* Dataset content
____________________

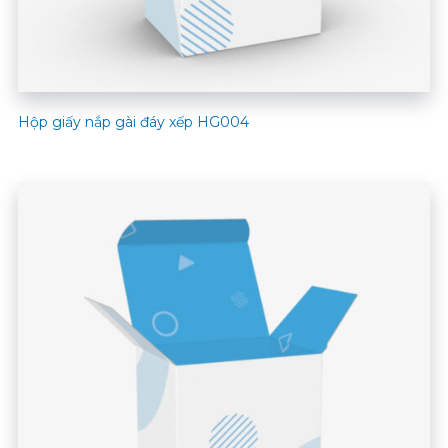
Hộp giấy nắp gài đáy xếp HG004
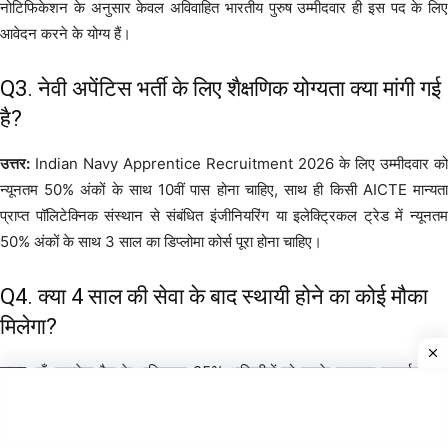
नोटिफिकेशन के अनुसार केवल अविवाहित भारतीय पुरुष उम्मीदवार ही इस पद के लिए
आवेदन करने के योग्य हैं।
Q3. नेवी अपेंटिस भर्ती के लिए शैक्षणिक योग्यता क्या मांगी गई
है?
उत्तर:
Indian Navy Apprentice Recruitment 2026 के लिए उम्मीदवार को
न्यूनतम 50% अंकों के साथ 10वीं पास होना चाहिए, साथ ही किसी AICTE मान्यता
प्राप्त पॉलिटेक्निक संस्थान से संबंधित इंजीनियरिंग या इलेक्ट्रिकल ट्रेड में न्यूनतम
50% अंकों के साथ 3 साल का डिप्लोमा कोर्स पूरा होना चाहिए।
Q4. क्या 4 साल की सेवा के बाद स्थायी होने का कोई मौका
मिलेगा?
उत्तर:
हाँ, प्रत्येक बैच के अधिकतम 25% अग्निवीरों को उनके शानदार प्रदर्शन और
भारतीय नौसेना की संगठनात्मक आवश्यकताओं के आधार पर रेगुलर कैडर (स्थायी
नाविक) के रूप में शामिल होने का अवसर दिया जाएगा।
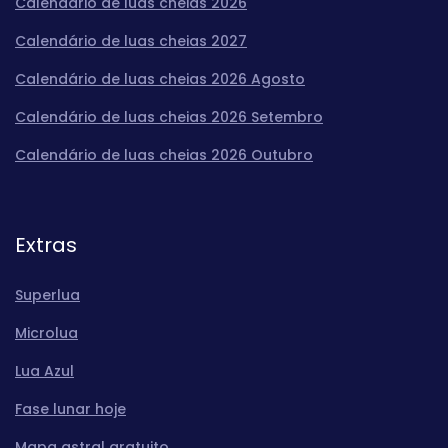
Calendário de luas cheias 2026
Calendário de luas cheias 2027
Calendário de luas cheias 2026 Agosto
Calendário de luas cheias 2026 Setembro
Calendário de luas cheias 2026 Outubro
Extras
Superlua
Microlua
Lua Azul
Fase lunar hoje
Mapa astral gratuito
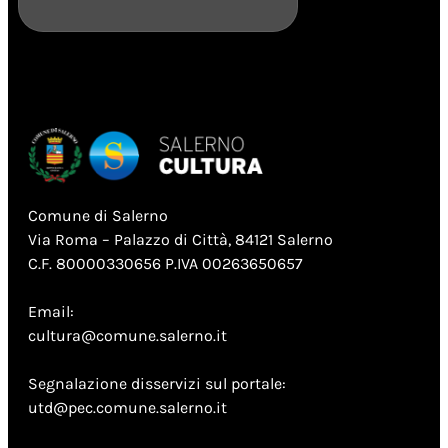
Comune di Salerno
Via Roma – Palazzo di Città, 84121 Salerno
C.F. 80000330656 P.IVA 00263650657
Email:
cultura@comune.salerno.it
Segnalazione disservizi sul portale:
utd@pec.comune.salerno.it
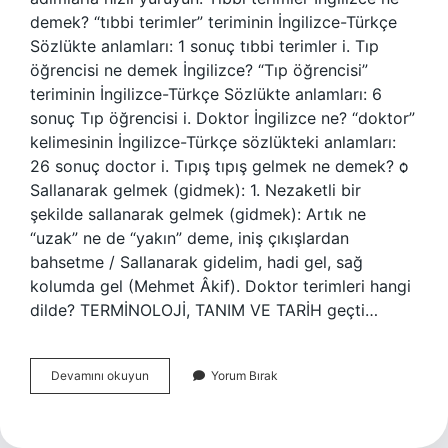
demek? “tıbbi terimler” teriminin İngilizce-Türkçe
Sözlükte anlamları: 1 sonuç tıbbi terimler i. Tıp
öğrencisi ne demek İngilizce? “Tıp öğrencisi”
teriminin İngilizce-Türkçe Sözlükte anlamları: 6
sonuç Tıp öğrencisi i. Doktor İngilizce ne? “doktor”
kelimesinin İngilizce-Türkçe sözlükteki anlamları:
26 sonuç doctor i. Tıpış tıpış gelmek ne demek? ѻ
Sallanarak gelmek (gidmek): 1. Nezaketli bir
şekilde sallanarak gelmek (gidmek): Artık ne
“uzak” ne de “yakın” deme, iniş çıkışlardan
bahsetme / Sallanarak gidelim, hadi gel, sağ
kolumda gel (Mehmet Âkif). Doktor terimleri hangi
dilde? TERMİNOLOJİ, TANIM VE TARİH geçti…
Tıpış
Devamını okuyun
Yorum Bırak
Tıpış
Ingilizce
Ne
Demek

____________________

* Goal of the exercise
Would you please copy the listing exactly, omitting every picture?

* Expected answer
Hộp giấy nắp gài đáy xếp HG004
नोटिफिकेशन के अनुसार केवल अविवाहित भारतीय पुरुष उम्मीदवार ही इस पद के लिए
आवेदन करने के योग्य हैं।
Q3. नेवी अपेंटिस भर्ती के लिए शैक्षणिक योग्यता क्या मांगी गई
है?
उत्तर:
Indian Navy Apprentice Recruitment 2026 के लिए उम्मीदवार को
न्यूनतम 50% अंकों के साथ 10वीं पास होना चाहिए, साथ ही किसी AICTE मान्यता
प्राप्त पॉलिटेक्निक संस्थान से संबंधित इंजीनियरिंग या इलेक्ट्रिकल ट्रेड में न्यूनतम
50% अंकों के साथ 3 साल का डिप्लोमा कोर्स पूरा होना चाहिए।
Q4. क्या 4 साल की सेवा के बाद स्थायी होने का कोई मौका
मिलेगा?
उत्तर:
हाँ, प्रत्येक बैच के अधिकतम 25% अग्निवीरों को उनके शानदार प्रदर्शन और
भारतीय नौसेना की संगठनात्मक आवश्यकताओं के आधार पर रेगुलर कैडर (स्थायी
नाविक) के रूप में शामिल होने का अवसर दिया जाएगा।
Calendário de luas cheias 2026
Calendário de luas cheias 2027
Calendário de luas cheias 2026 Agosto
Calendário de luas cheias 2026 Setembro
Calendário de luas cheias 2026 Outubro
Extras
Superlua
Microlua
Lua Azul
Fase lunar hoje
Mapa astral gratuito
Comune di Salerno
Via Roma – Palazzo di Città, 84121 Salerno
C.F. 80000330656 P.IVA 00263650657
Email:
cultura@comune.salerno.it
Segnalazione disservizi sul portale:
utd@pec.comune.salerno.it
demek? “tıbbi terimler” teriminin İngilizce-Türkçe
Sözlükte anlamları: 1 sonuç tıbbi terimler i. Tıp
öğrencisi ne demek İngilizce? “Tıp öğrencisi”
teriminin İngilizce-Türkçe Sözlükte anlamları: 6
sonuç Tıp öğrencisi i. Doktor İngilizce ne? “doktor”
kelimesinin İngilizce-Türkçe sözlükteki anlamları:
26 sonuç doctor i. Tıpış tıpış gelmek ne demek? ѻ
Sallanarak gelmek (gidmek): 1. Nezaketli bir
şekilde sallanarak gelmek (gidmek): Artık ne
“uzak” ne de “yakın” deme, iniş çıkışlardan
bahsetme / Sallanarak gidelim, hadi gel, sağ
kolumda gel (Mehmet Âkif). Doktor terimleri hangi
dilde? TERMİNOLOJİ, TANIM VE TARİH geçti…
Tıpış
Devamını okuyun
Yorum Bırak
Tıpış
Ingilizce
Ne
Demek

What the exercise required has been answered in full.